Intensity of the spectral lines: Though the frequencies of the spectra lines are predicted from this theory, it cannot credit anything regarding they are relative intensities.

Poly-electronic atoms: While this theory is more or less good for the hydrogen and hydrogen like systems, such as He⁺, Li²⁺, Be³⁺, etc. Which contain only one electron, for the system of multi-electrons, this theory is not at all promising.

Quantization of angular momentum: The quantum restriction, mur = n(h/2pi) was taken arbitrarily without giving any sound explanation.

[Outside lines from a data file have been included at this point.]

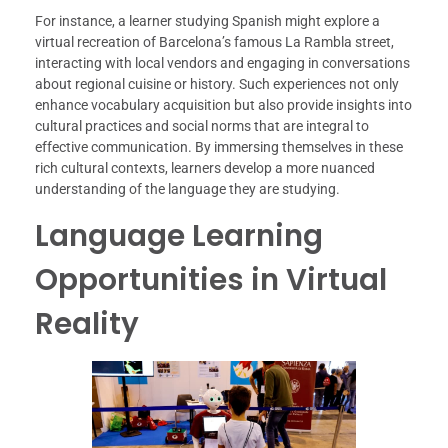
For instance, a learner studying Spanish might explore a
virtual recreation of Barcelona’s famous La Rambla street,
interacting with local vendors and engaging in conversations
about regional cuisine or history. Such experiences not only
enhance vocabulary acquisition but also provide insights into
cultural practices and social norms that are integral to
effective communication. By immersing themselves in these
rich cultural contexts, learners develop a more nuanced
understanding of the language they are studying.
Language Learning
Opportunities in Virtual
Reality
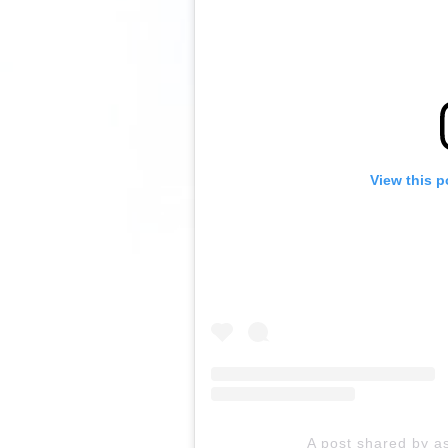
View this p
A post shared by as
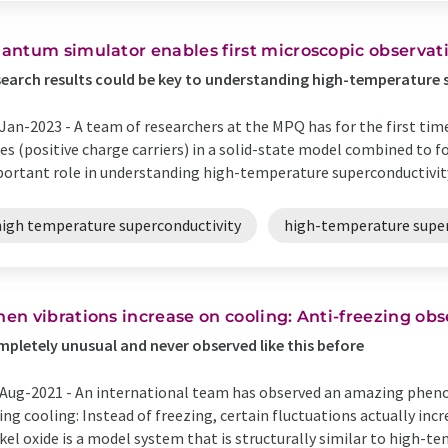
antum simulator enables first microscopic observati
earch results could be key to understanding high-temperature
Jan-2023 -
A team of researchers at the MPQ has for the first ti
es (positive charge carriers) in a solid-state model combined to f
ortant role in understanding high-temperature superconductivity.
high temperature superconductivity
high-temperature supe
en vibrations increase on cooling: Anti-freezing ob
pletely unusual and never observed like this before
Aug-2021 -
An international team has observed an amazing pheno
ing cooling: Instead of freezing, certain fluctuations actually in
kel oxide is a model system that is structurally similar to high-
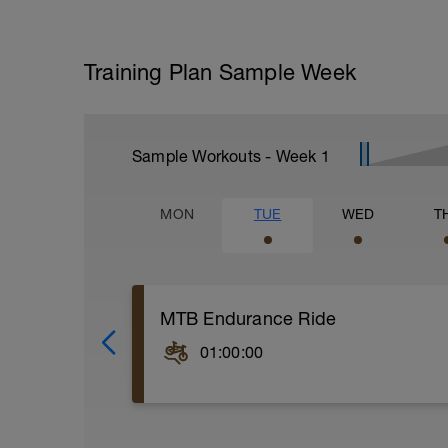
Training Plan Sample Week
Sample Workouts - Week
1
MON
TUE
WED
T
MTB Endurance Ride
01:00:00
WU: 15-minute solid warm-up with 2-3 ac
--------
MS: Let’s hit the singletrack!! Today is 
some good, solid endurance training in 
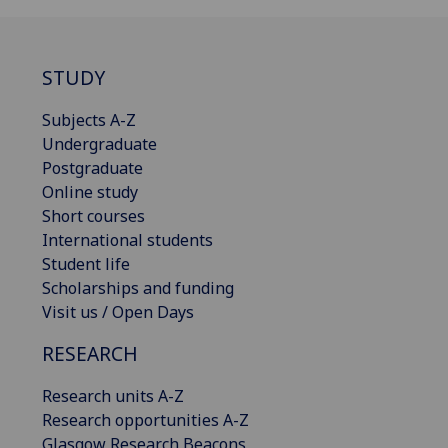
STUDY
Subjects A-Z
Undergraduate
Postgraduate
Online study
Short courses
International students
Student life
Scholarships and funding
Visit us / Open Days
RESEARCH
Research units A-Z
Research opportunities A-Z
Glasgow Research Beacons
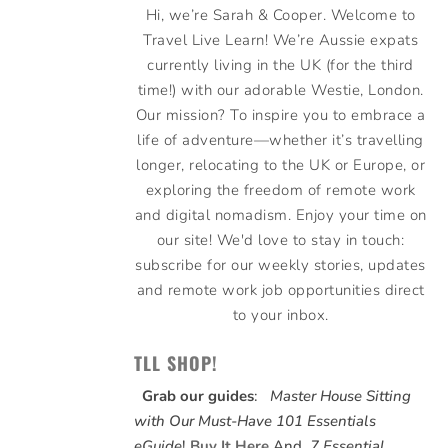
Hi, we’re Sarah & Cooper. Welcome to
Travel Live Learn! We’re Aussie expats
currently living in the UK (for the third
time!) with our adorable Westie, London.
Our mission? To inspire you to embrace a
life of adventure—whether it’s travelling
longer, relocating to the UK or Europe, or
exploring the freedom of remote work
and digital nomadism. Enjoy your time on
our site! We'd love to stay in touch:
subscribe for our weekly stories, updates
and remote work job opportunities direct
to your inbox.
TLL SHOP!
Grab our guides
:
Master House Sitting
with Our Must-Have 101 Essentials
eGuide
!
Buy It Here
And,
7 Essential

Heisenberg's uncertainty principle: Consideration of a moving electron with a definite velocity in a circular orbit of a definite radius cannot be supported by Heisenberg's uncertainty principle. According to this principal, it is impossible to determine both the velocity and the position of an electron simultaneously with a certainty.

Zeeman Effect and Stark Effect: The single line in the spectrum is found to split into a number of closely spaced lines in the presence of an external magnetic field (Zeeman effect) and electrical field (Stark effect). Such splitting cannot find any support from this theory.

Reference

1) Concise inorganic chemistry by J. D. Lee.

2) Inorganic Chemistry by James E. Huheey, Ellen A Keither, Richard L. Keither, Okhil K. Medhi.

3) Shriver and Atkins Inorganic Chemistry.